La parte centrale del disco denota un calo sebbene le tracks siano comunque più che ascoltabili. "The Oscar Goes To..." è una canzone a mio parere troppo prevedibile che rischia di stufare nel tempo, "The Crusaider" dopo il gradimento iniziale determinato dal bel lavoro di chitarra si perde in strofe dispersive, un coro decisamente troppo lungo e un sound troppo AC/DC oriented. "Come Alive" è una ballad tra Brian Adams e Bon Jovi: sinceramente mi erano piaciute molto di più le prime due e quindi passo oltre. "Heal Me" entra invece in testa con arroganza senza chiedere il permesso prendendosi spazio nella nostra con un calcio rappresentato da un riuscito riff supportato dalla sezione ritmica: un hard rock coinvolgente e da sede live. "Letter To A Friend" sembra un lento ma in verità si trasforma in un bel mid tempo cadenzato con tanto di assolo riuscito che lancia il finale pomposo determinato dal suono campionato delle orchestrazioni prima di chiudere il giottesco cerchio tornando sulla strofa iniziale.

Giro di basso, voci distorte ed elettronica per "Come Alive" che, essendo talmente diversa e lontana dal resto del prodotto, non può far altro che attirare l'attenzione dell'ascoltatore. Se a questo aggiungiamo un buon assolo, l'ottimo innesto delle backing vocals nel ritornello e una durata limitata il centro è fatto. Il finale ha bisogno di un pezzo esplosivo e arriva così "Now"; una sorta di inno ruffiano con il bridge che lancia il coro in modo magistrale: io già mi vedo Steve Lee su un palco ad incitare la platea a muoversi e a cantare. La chiusura è affidata alla godibile e leggera ballata "Where Is Love It's Gone".

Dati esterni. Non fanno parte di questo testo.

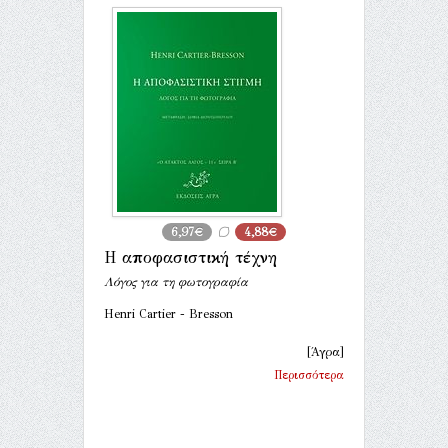
6,97€
4,88€
Η αποφασιστική τέχνη
Λόγος για τη φωτογραφία
Henri Cartier - Bresson
[Άγρα]
Περισσότερα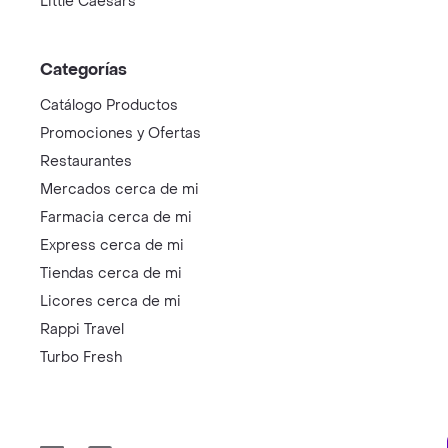
Little Caesars
Categorías
Catálogo Productos
Promociones y Ofertas
Restaurantes
Mercados cerca de mi
Farmacia cerca de mi
Express cerca de mi
Tiendas cerca de mi
Licores cerca de mi
Rappi Travel
Turbo Fresh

'Domino Effect' è un cd di valore e coraggioso. Dopo il clamoroso successo di 'Lipservice' (alzi la mano chi ha conosciuto questa band nata nel 1990 solo dopo l'uscita dell'ultimo lavoro) i nostri avrebbero avuto gioco facile a dare alle stampe una copia più o meno riuscita di quel disco. Lee e Leoni hanno invece deciso di virare verso le origini con un prodotto di sano hard rock melodico confezionato in modo assolutamente professionale e che, nonostante qualche inevitabile filler, è estremamente godibile nelle 14 tracce totali. Grande band: acquisto consigliato senza remore.